# Performance optimization overview

This tutorial illustrates the performance optimizations applied to the code generated by an `Operator`. As we shall see, most optimizations are automatically applied as they're known to systematically improve performance. Others, whose impact varies across different `Operator`s, are instead to be enabled through specific options.

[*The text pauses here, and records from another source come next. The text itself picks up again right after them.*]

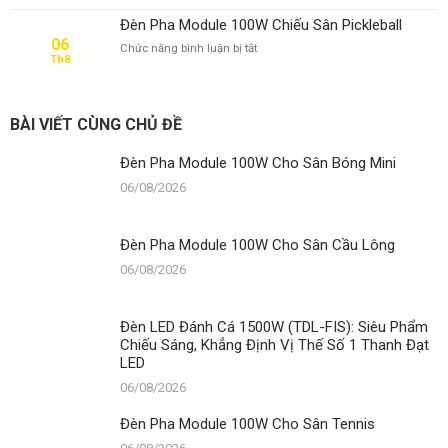
Module
Đèn Pha Module 100W Chiếu Sân Pickleball
100W
06
ở
Chức năng bình luận bị tắt
Cho
Th8
Đèn
Sân
Pha
Tennis
Module
100W
BÀI VIẾT CÙNG CHỦ ĐỀ
Chiếu
Sân
Đèn Pha Module 100W Cho Sân Bóng Mini
Pickleball
06/08/2026
Đèn Pha Module 100W Cho Sân Cầu Lông
06/08/2026
Đèn LED Đánh Cá 1500W (TDL-FIS): Siêu Phẩm
Chiếu Sáng, Khẳng Định Vị Thế Số 1 Thanh Đạt
LED
06/08/2026
Đèn Pha Module 100W Cho Sân Tennis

An Operator has several preset **optimization levels**; the fundamental ones are `noop` and `advanced`. With `noop`, no performance optimizations are introduced by the compiler. With `advanced`, several flop-reducing and data locality _optimization passes_ are performed. Examples of flop-reducing optimization passes are common sub-expressions elimination and factorization; examples of data locality optimization passes are loop fusion and cache blocking. SIMD vectorization, via compiler auto-vectorization, is enforced through OpenMP pragmas.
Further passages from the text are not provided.